Inglis racial composition (Hispanics excluded from racial categories) (NH = Non-Hispanic)
| Race | Pop 2010 | Pop 2020 | % 2010 | % 2020 |
|---|---|---|---|---|
| White (NH) | 1,215 | 1,343 | 91.70% | 90.99% |
| Black or African American (NH) | 6 | 14 | 0.45% | 0.95% |
| Native American or Alaska Native (NH) | 4 | 7 | 0.30% | 0.47% |
| Asian (NH) | 17 | 8 | 1.28% | 0.54% |
| Pacific Islander or Native Hawaiian (NH) | 0 | 0 | 0.00% | 0.00% |
| Some other race (NH) | 1 | 4 | 0.08% | 0.27% |
| Two or more races/Multiracial (NH) | 20 | 50 | 1.51% | 3.39% |
| Hispanic or Latino (any race) | 62 | 50 | 4.68% | 3.39% |
| Total | 1,325 | 1,476 | 100.00% | 100.00% |

===2020 census===
As of the 2020 census, Inglis had a population of 1,476. The median age was 57.1 years. 13.3% of residents were under the age of 18 and 32.0% of residents were 65 years of age or older. For every 100 females there were 100.3 males, and for every 100 females age 18 and over there were 98.0 males age 18 and over.

0.0% of residents lived in urban areas, while 100.0% lived in rural areas.

There were 693 households in Inglis, of which 16.0% had children under the age of 18 living in them. Of all households, 34.9% were married-couple households, 27.0% were households with a male householder and no spouse or partner present, and 30.4% were households with a female householder and no spouse or partner present. About 37.1% of all households were made up of individuals and 18.6% had someone living alone who was 65 years of age or older.

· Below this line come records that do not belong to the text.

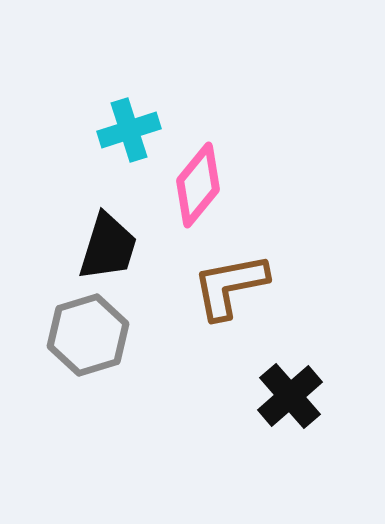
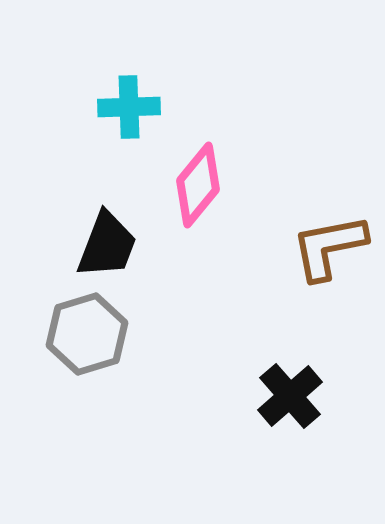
cyan cross: moved 23 px up; rotated 16 degrees clockwise
black trapezoid: moved 1 px left, 2 px up; rotated 4 degrees clockwise
brown L-shape: moved 99 px right, 39 px up
gray hexagon: moved 1 px left, 1 px up
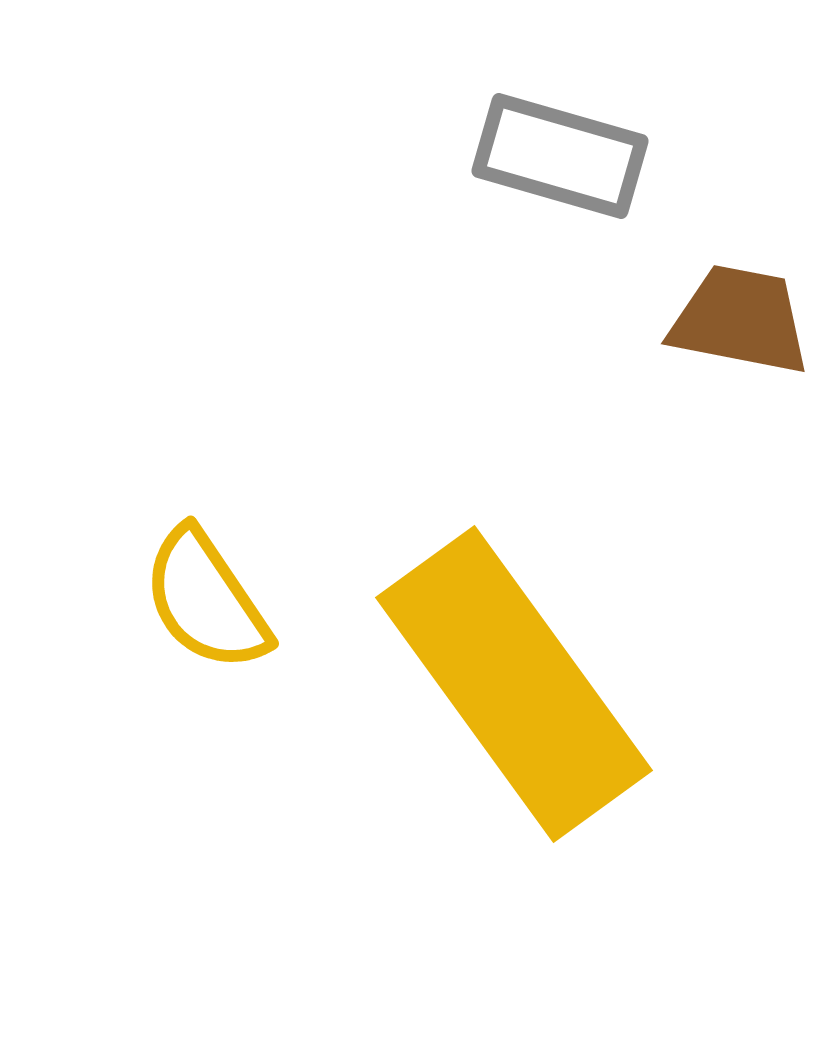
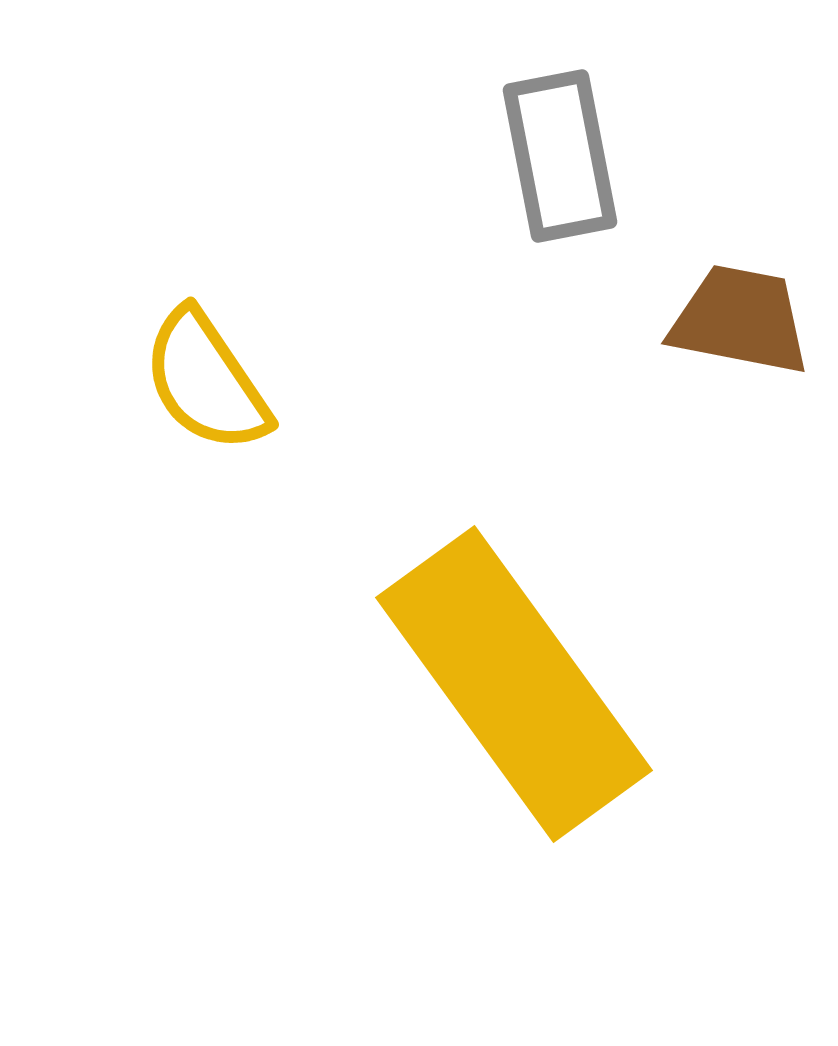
gray rectangle: rotated 63 degrees clockwise
yellow semicircle: moved 219 px up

There were 854 housing units, of which 18.9% were vacant. The homeowner vacancy rate was 2.4% and the rental vacancy rate was 11.9%.

The 2020 American Community Survey 5-year estimates reported 456 families in the town.

===2010 census===
As of the 2010 United States census, there were 1,325 people, 758 households, and 448 families residing in the town.

===2000 census===
As of the census of 2000, there were 1,491 people in the town, organized into 670 households and 426 families. The population density was 408.2 PD/sqmi. There were 803 housing units at an average density of 219.8 /sqmi. The racial makeup of the town was 98.73% White, 0.34% Asian, 0.13% Native American, 0.13% from other races, and 0.67% from two or more races. 1.88% of the population were Hispanic or Latino of any race.

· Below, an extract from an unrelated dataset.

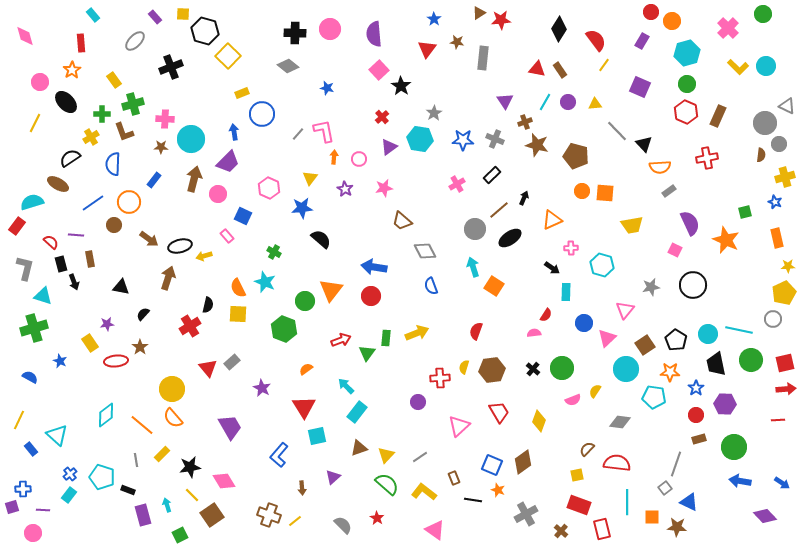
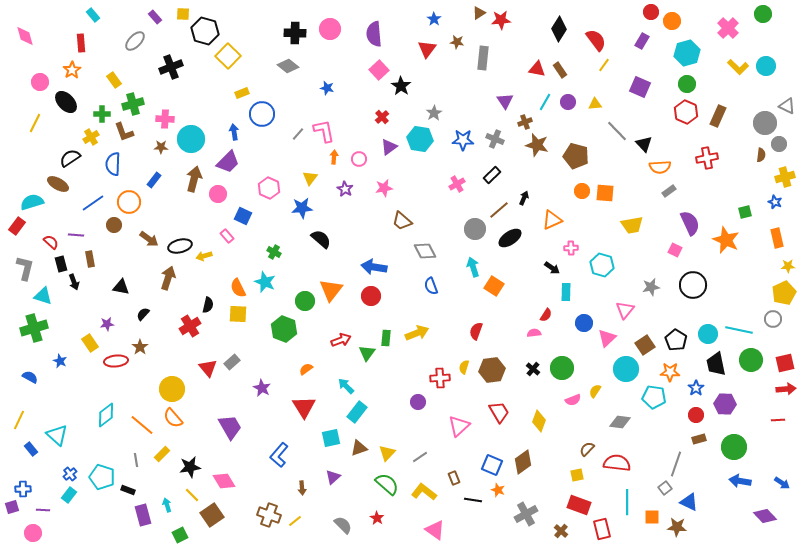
cyan square at (317, 436): moved 14 px right, 2 px down
yellow triangle at (386, 455): moved 1 px right, 2 px up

In 2000, there were 670 households, out of which 22.2% had children under the age of 18 living with them, 49.0% were married couples living together; 8.2% had a female householder with no husband present; and 36.3% were non-families. 31.0% of all households were made up of individuals, and 15.2% had someone living alone who was 65 years of age or older. The average household size was 2.23 and the average family size was 2.70.

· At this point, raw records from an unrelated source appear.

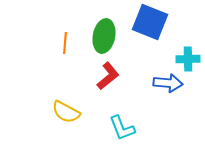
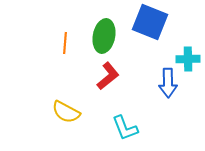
blue arrow: rotated 84 degrees clockwise
cyan L-shape: moved 3 px right
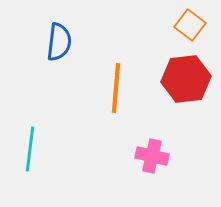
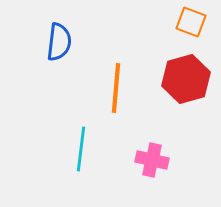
orange square: moved 1 px right, 3 px up; rotated 16 degrees counterclockwise
red hexagon: rotated 9 degrees counterclockwise
cyan line: moved 51 px right
pink cross: moved 4 px down
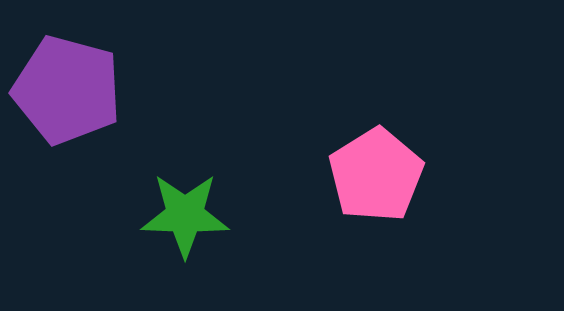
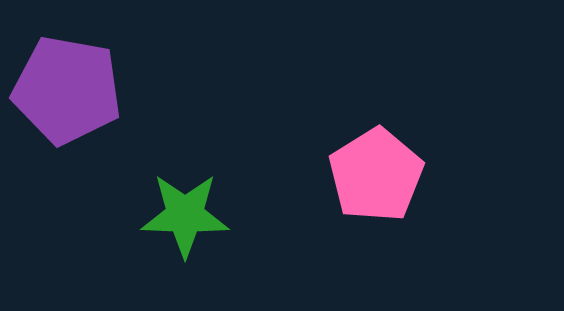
purple pentagon: rotated 5 degrees counterclockwise
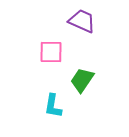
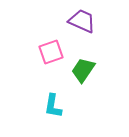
pink square: rotated 20 degrees counterclockwise
green trapezoid: moved 1 px right, 10 px up
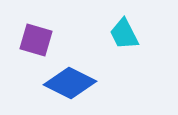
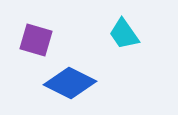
cyan trapezoid: rotated 8 degrees counterclockwise
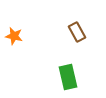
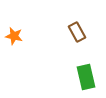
green rectangle: moved 18 px right
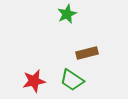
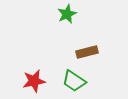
brown rectangle: moved 1 px up
green trapezoid: moved 2 px right, 1 px down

In 2000, in the town, the population was spread out, with 20.9% under the age of 18, 5.0% from 18 to 24, 22.3% from 25 to 44, 29.0% from 45 to 64, and 22.8% who were 65 years of age or older. The median age was 46 years. For every 100 females, there were 97.7 males. For every 100 females age 18 and over, there were 102.7 males.

In 2000, the median income for a household in the town was $24,432, and the median income for a family was $27,734. Males had a median income of $24,342 versus $20,278 for females. The per capita income for the town was $14,098. 22.3% of the population and 18.9% of families were below the poverty line. Out of the total population, 35.1% of those under the age of 18 and 9.6% of those 65 and older were living below the poverty line.